Of course, employees had to pay for their own health benefits. If they wanted to take vacation days, they didn’t get paid, so they had to set aside money for that too. So we just made sure that our hourly rate was high enough to let people cover those things. Isn’t it better to let people handle those things themselves than try to enforce ever more baroque company policies?
This solves so many problems it ain’t even funny. First and possibly most obviously, it completely eliminates the need to yell at people for not working. As long as their timer isn’t running, who cares? You want to sit at your computer and play Doom, or Star Siege Tribes for a few hours?* Fine. Just clock out first. You could even make it clear whether you were allowed to be disturbed during your game by setting your availability appropriately.
Just like merit-based pay, this is a self-regulating system. People who slack off and never get enough work done also don’t earn enough to pay the rent: they either have to start working harder, or find another job that doesn’t mind their lack of productivity. And the self-regulation is enhanced by the self-forming teams: no one wants the slacker on their team. Well, unless you need someone to pitch in for like 10 hours a week. And, hey, if you only want to work 10 hours a week, and you can afford to do that, and you can be useful to the company doing it, why shouldn’t we let you do that?

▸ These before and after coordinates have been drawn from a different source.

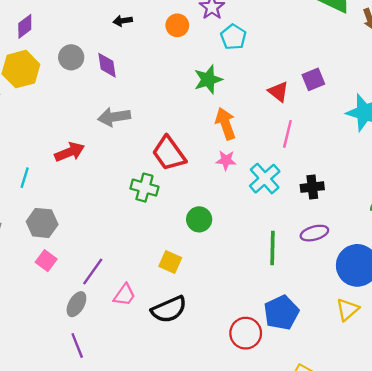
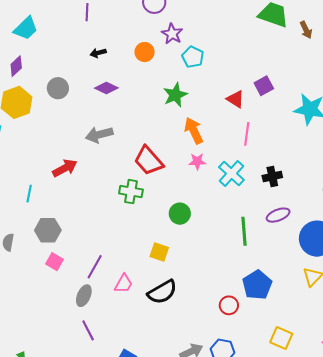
purple diamond: (107, 65) -> (106, 88), moved, turned -50
red circle: (246, 333) -> (229, 305), size x0.7

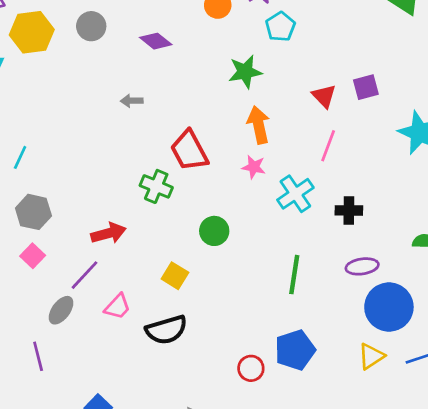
gray arrow: (99, 135) -> (132, 101), size x0.6
red arrow: (65, 168) -> (108, 233), moved
purple ellipse: (278, 215) -> (362, 266), moved
purple line: (88, 330) -> (38, 356), moved

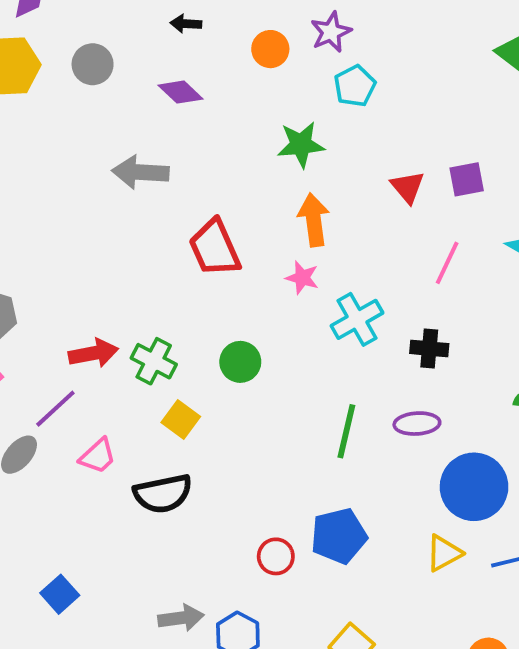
gray arrow: (132, 101) -> (140, 172), size x1.8
pink line: (328, 146) -> (447, 263), moved
green cross: (156, 186) -> (154, 361), moved
purple ellipse: (362, 266) -> (417, 424), moved

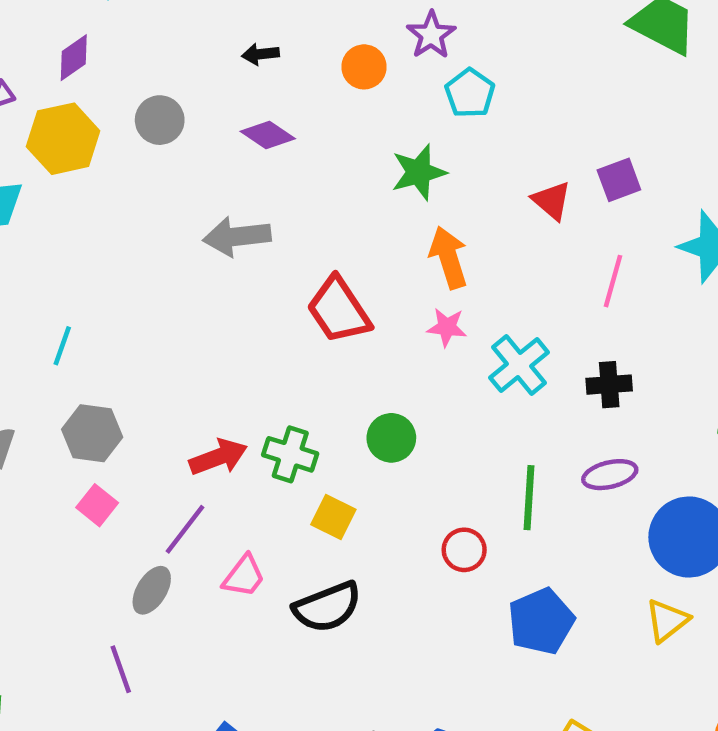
red circle: (276, 556) -> (464, 550), moved

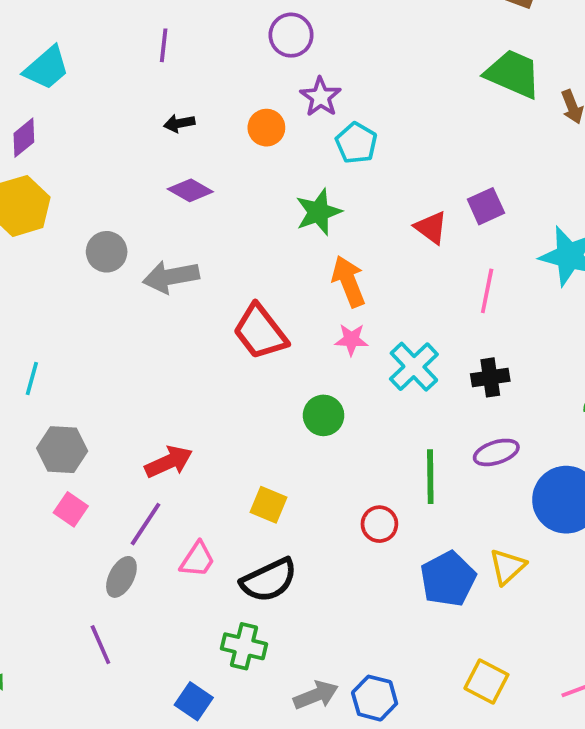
gray circle: (160, 120) -> (107, 252), moved
green circle: (391, 438) -> (324, 415), moved
green cross: (290, 454) -> (244, 646), moved
yellow triangle: (667, 620) -> (507, 567), moved

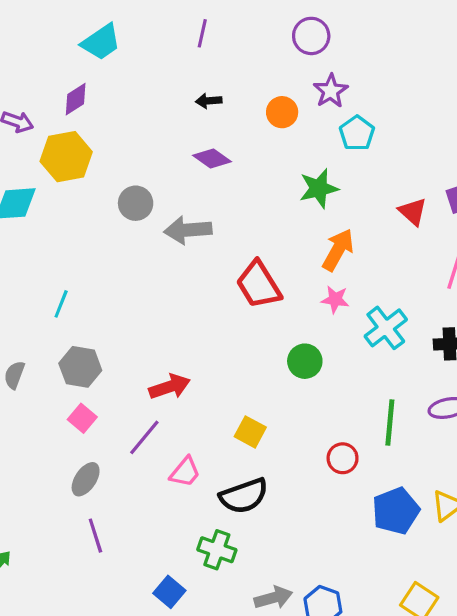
orange arrow: (349, 281) -> (338, 250), turned 45
gray ellipse: (121, 577) -> (86, 479), moved

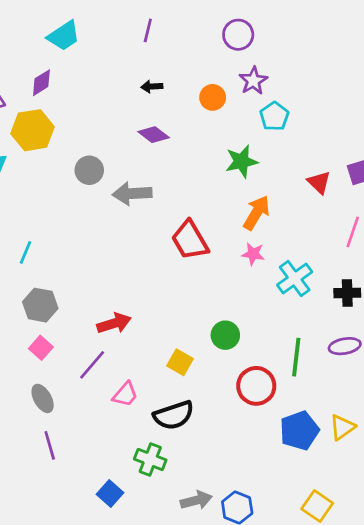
green circle: (305, 361) -> (225, 335), moved
red circle: (343, 458) -> (256, 386), size x1.5
gray ellipse: (86, 479) -> (43, 398), turned -64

No salaries also completely eliminates the “death march.” If we had some deadline and we needed people to put in extra hours, the first thing is, we never had to ask. Partially because of the other cornerstones, but mainly because some people would want the extra cash in their pockets and they’d just volunteer. If you weren’t one of those people—if you didn’t want the extra dough, or maybe you just couldn’t afford the extra time away from your family—that was cool too. But more people would volunteer than not. Because they knew that they might be putting in long hours, but at least they were getting paid for it. And some of you more money-conscious entrepreneurs out there might be wondering: what about overtime? Didn’t we have to pay time-and-a-half? Well, first of all, if your normal work week is only 30 hours, that gives you a bit of headroom before you technically have to pay anyone overtime. But, more importantly, the federal rule is, you don’t have to pay people time-and-a-half for overtime if they make more than six times the minimum wage.** And we paid everyone so well that that was true for almost everyone in the company (certainly it was true for all our billable employees).
This was probably the most radical departure from traditional business practice for us, but honestly I feel it was one of the most important. It put employees in charge of their own financial destiny in a way that would have been impossible with salaries, and it completely obliterated a whole slew of sources of corporate friction.